But a very big thing has not happened in this latest iteration of BDS anti-cargo activism, and that’s spreading the BDS fever to the port facilities – and union workers – in southern California. The Oakland port processes a healthy 9% of all the tonnage handled in the major West coast ports. But the four main southern California ports – the behemoths of Los Angeles and Long Beach, and the ports of San Diego and Port Hueneme – between them process 64% of all the West coast tonnage. Los Angeles and Long Beach alone account for 60%.

The BDS movement doesn’t have a triumph to claim in SoCal. The very most the Bay-area BDSers are likely to do, if they can manage to hold out long enough, is divert some minute percentage of container traffic to SoCal. Even if they only succeed in diverting it to other NorCal ports (of which there are several, and all hungry), they will be doing the economy of Oakland no favors.

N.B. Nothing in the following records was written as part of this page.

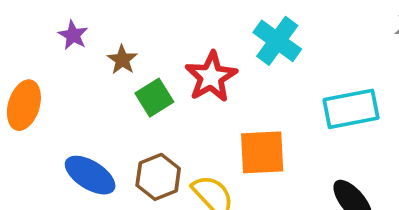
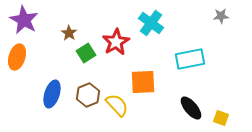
purple star: (73, 35) -> (24, 20), moved, size x1.8
blue ellipse: (90, 175) -> (52, 94), turned 76

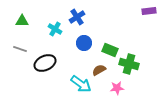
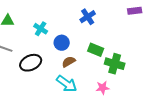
blue cross: (77, 17) -> (88, 17), moved
blue circle: (84, 43) -> (62, 43), moved
brown semicircle: (99, 70) -> (69, 62), moved

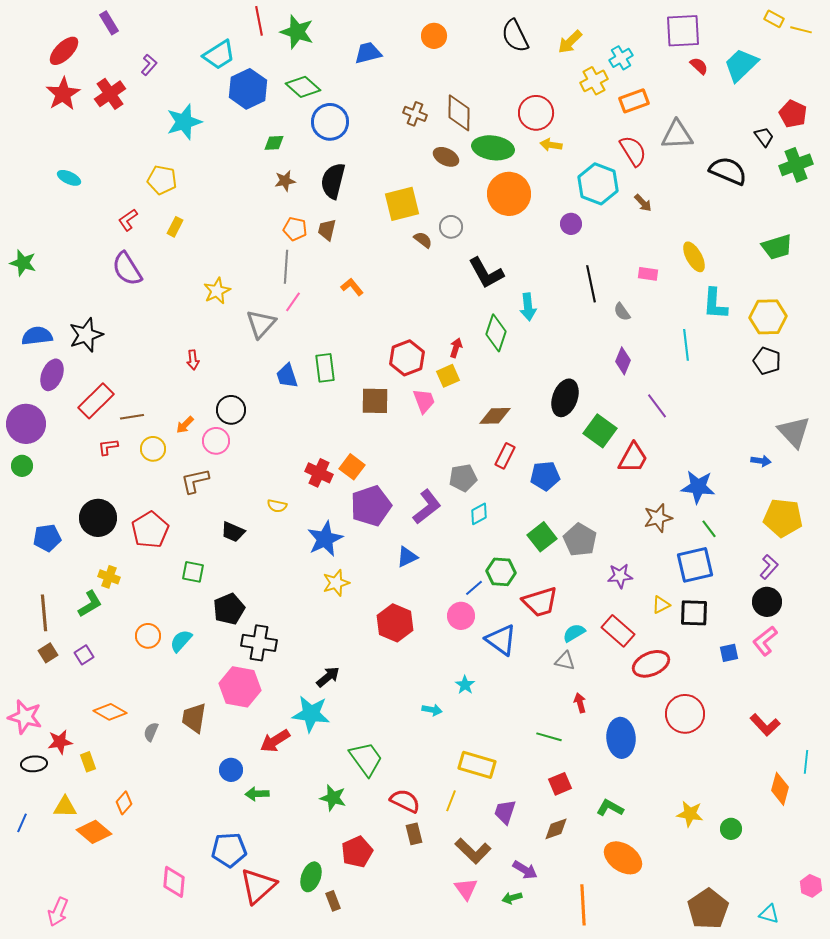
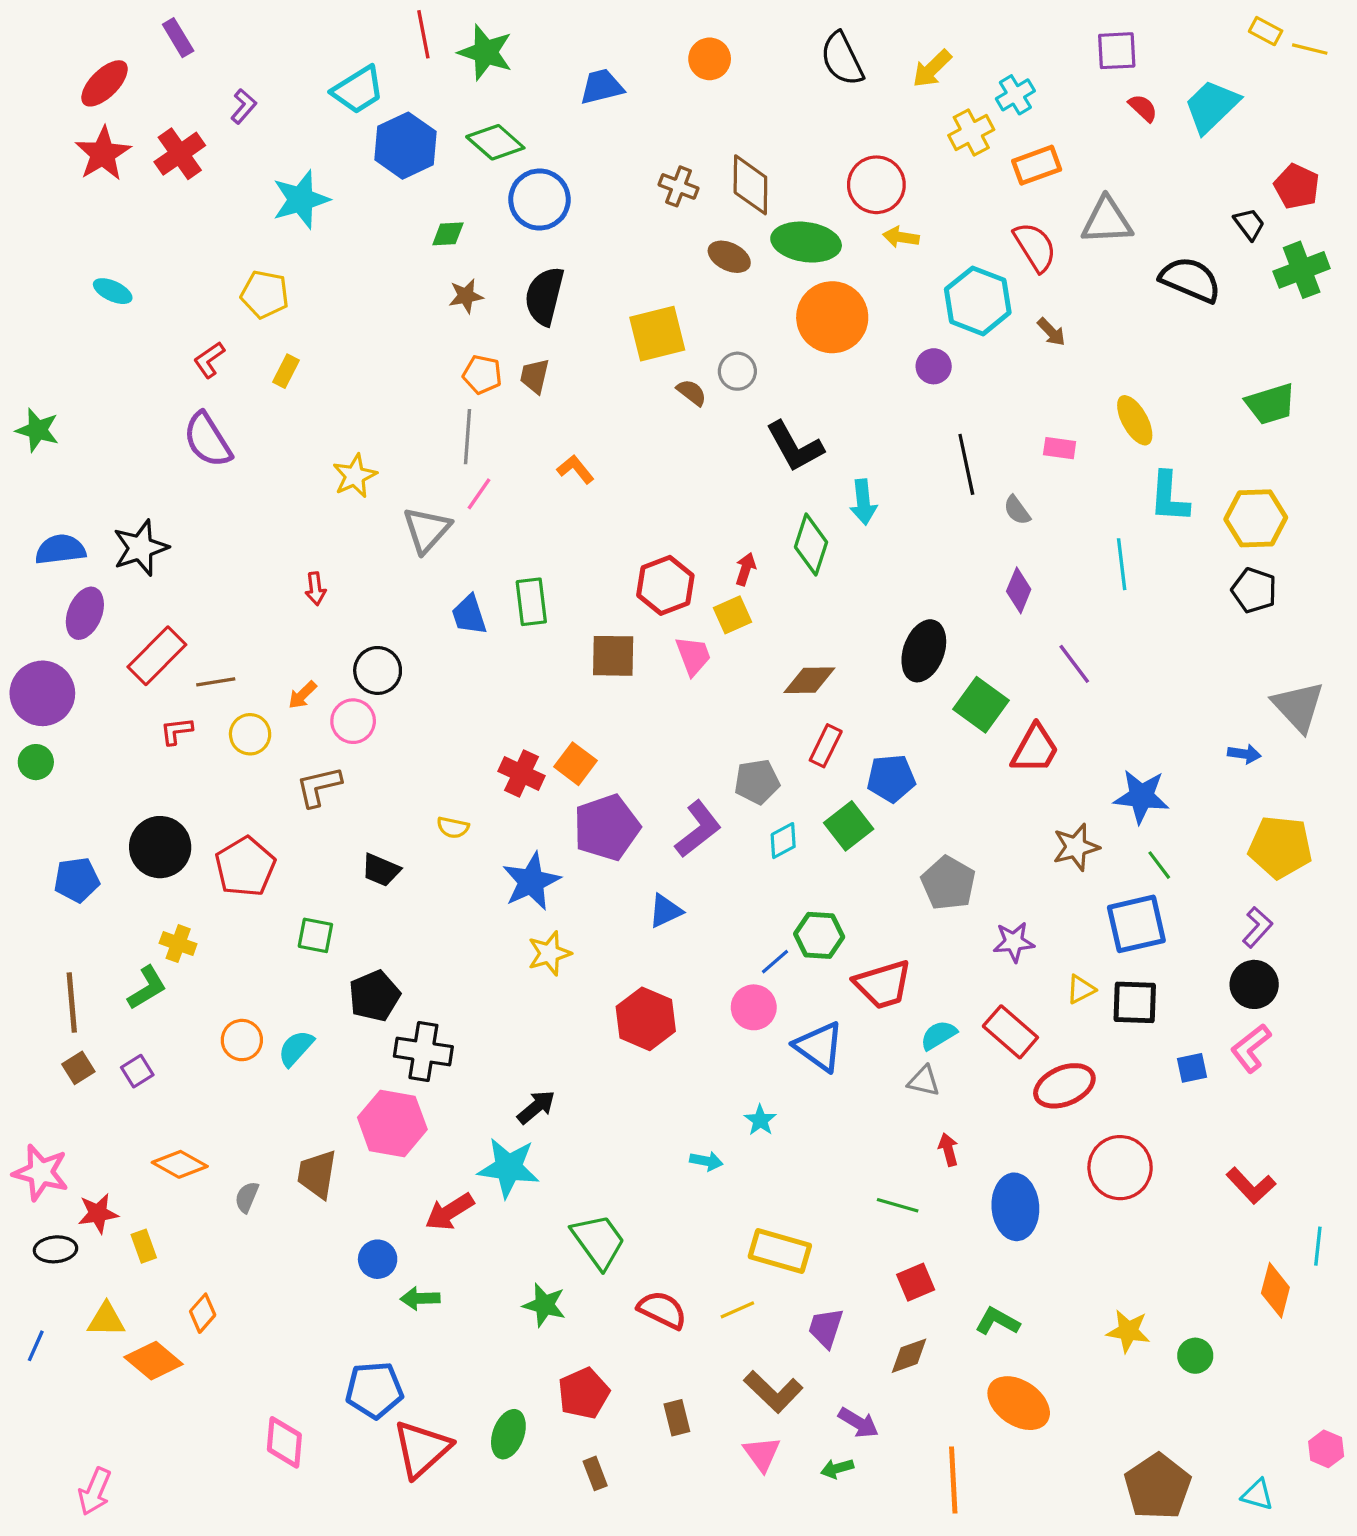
purple square: (683, 31) -> (1117, 51), size x0.7
green square: (542, 537) -> (849, 826), moved
yellow line: (451, 801) -> (737, 1310), turned 45
brown rectangle: (414, 834) -> (677, 1418), moved
brown rectangle: (333, 901) -> (595, 1473), moved

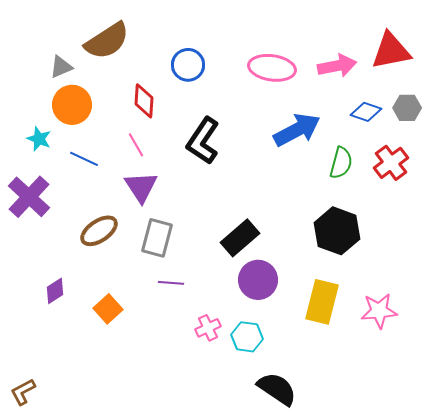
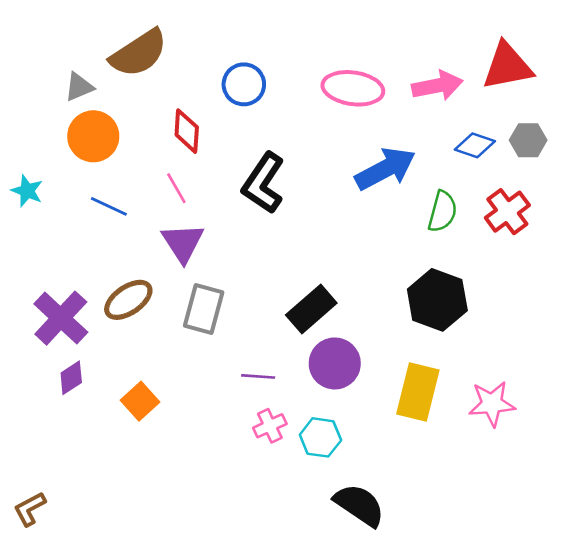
cyan star: (39, 139) -> (27, 191), moved
purple cross: (29, 197) -> (61, 318), moved
purple line: (171, 283) -> (258, 376), moved

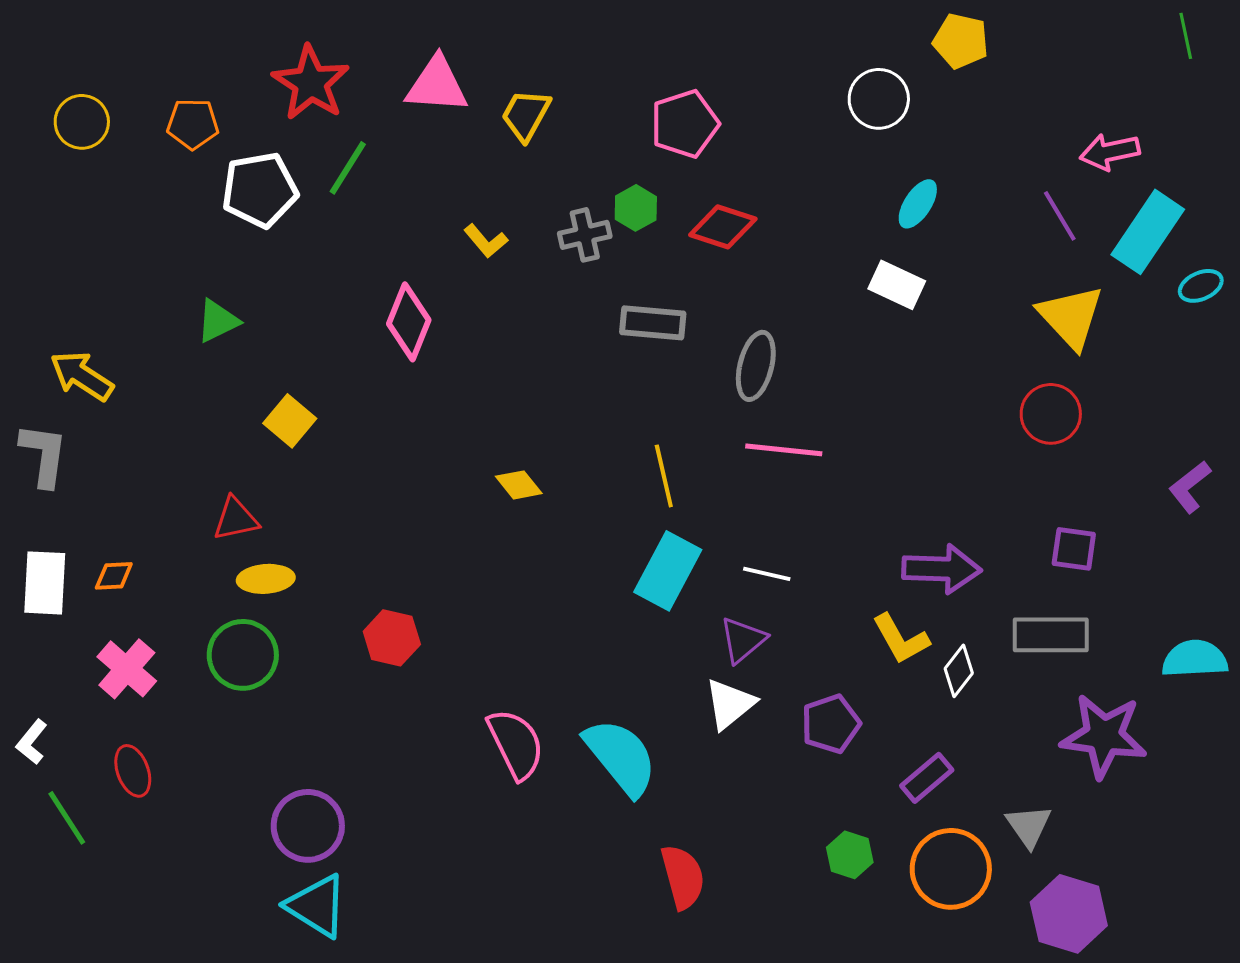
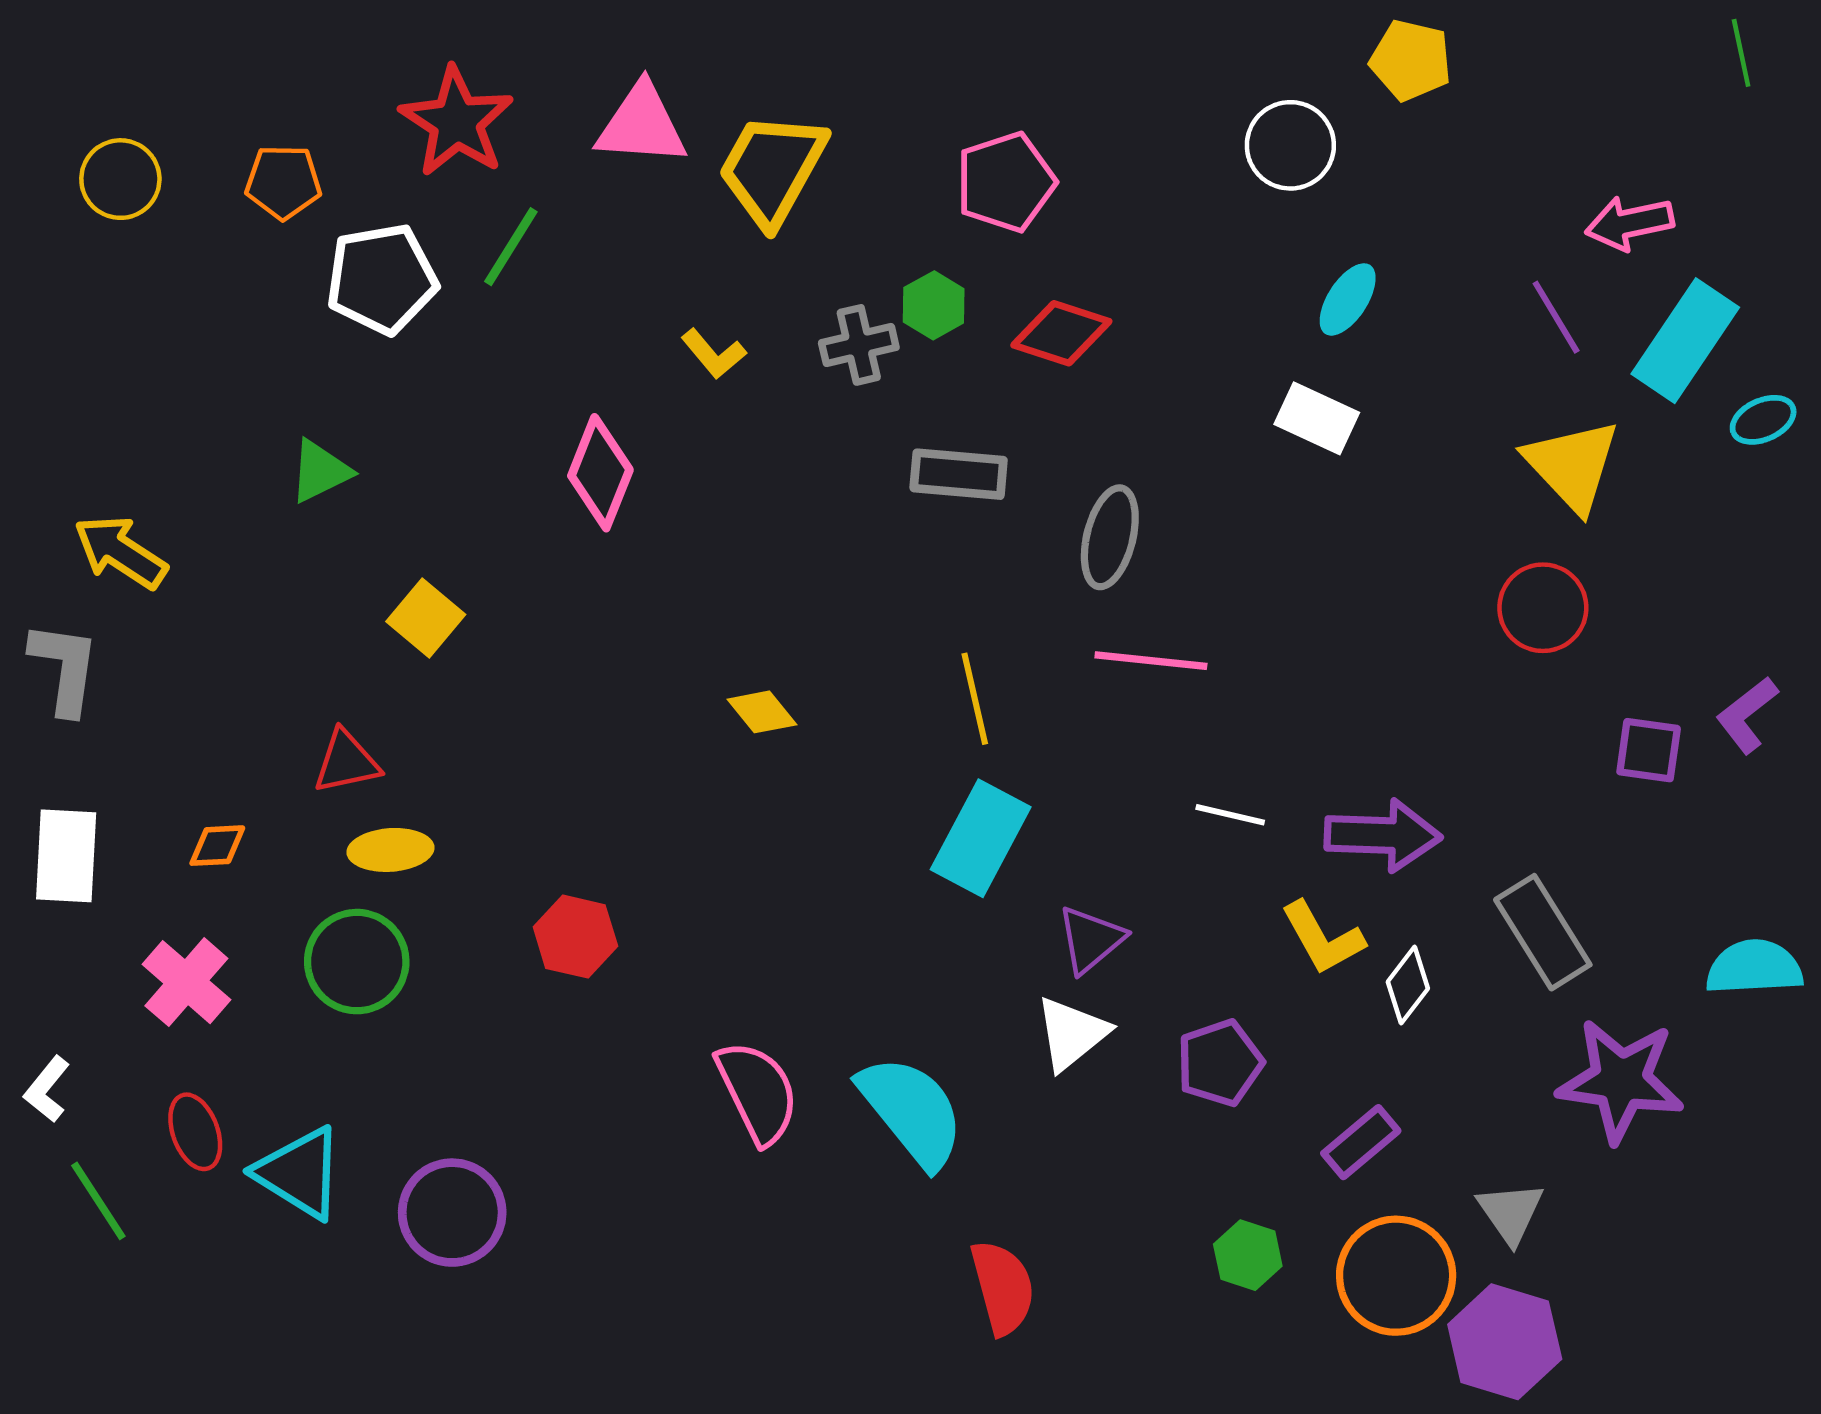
yellow trapezoid: (526, 115) -> (772, 169), size x1.5
purple square: (1074, 549) -> (1649, 750), moved
white line: (767, 574) -> (1230, 815), moved
orange diamond: (114, 576) -> (217, 846), moved
gray rectangle: (1051, 635) -> (1543, 932), turned 58
cyan triangle: (317, 906) -> (299, 1173), moved
purple hexagon: (1069, 914) -> (1505, 1342), moved

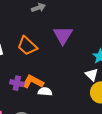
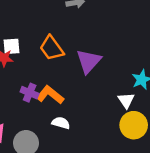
purple triangle: (63, 35) -> (89, 61), moved
white semicircle: (45, 92) -> (61, 123), moved

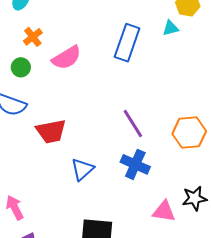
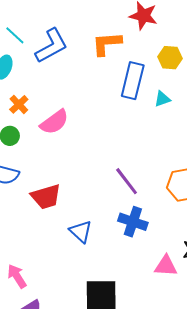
cyan triangle: (171, 28) -> (162, 99), moved
blue rectangle: (127, 43) -> (133, 81), moved
blue triangle: (82, 169) -> (81, 232), turned -30

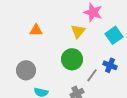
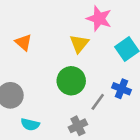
orange triangle: (36, 30) -> (24, 42), turned 40

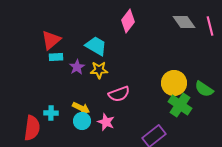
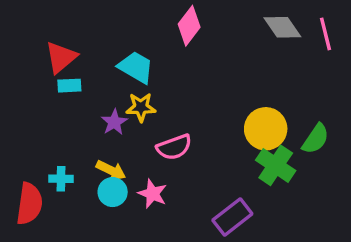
purple star: (77, 67) -> (114, 122), moved
green semicircle: (204, 89) -> (316, 139), turned -90

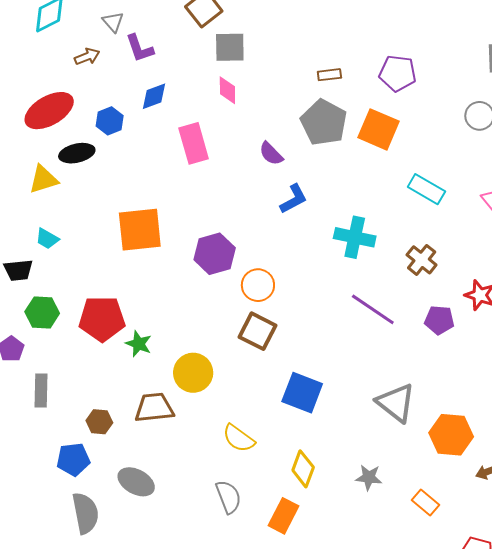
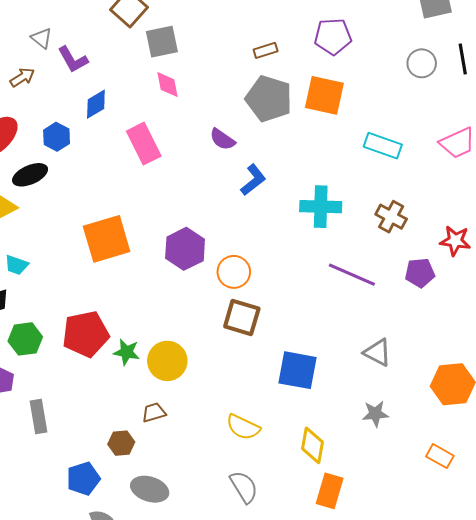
yellow circle: (193, 373) -> (167, 361), moved
gray triangle: (396, 403) -> (377, 353), moved, size x0.7
brown trapezoid: (154, 408) -> (154, 412), size x0.6
brown hexagon: (99, 422) -> (121, 443), moved
gray star: (369, 477) -> (375, 414), moved
orange rectangle: (284, 516) -> (330, 491), moved

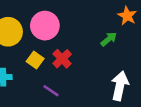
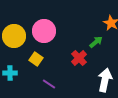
red cross: (62, 59) -> (79, 58), moved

Spirits drooping a bit by Monday afternoon, as weary police cordon off the straggling protesters. (Twitter image)

Shippers are in any case already worried about conditions up and down the coast, given the lack of a current contract for the ILWU workers. Although it’s possible to make ZIM America take a relatively minor loss in the short run, what the BDSers would do, if they hung in there for days or weeks and made problems for the port, is drive all freight-moving contractors further away from West coast ports, and even, more generally, from the seaborne container shipping on which thousands of American jobs depend.

The other shippers, meanwhile, may or may not have political sympathy for ZIM, but none of the shippers likes the idea of radicals singling out one shipping firm for political reasons. That could happen to anyone.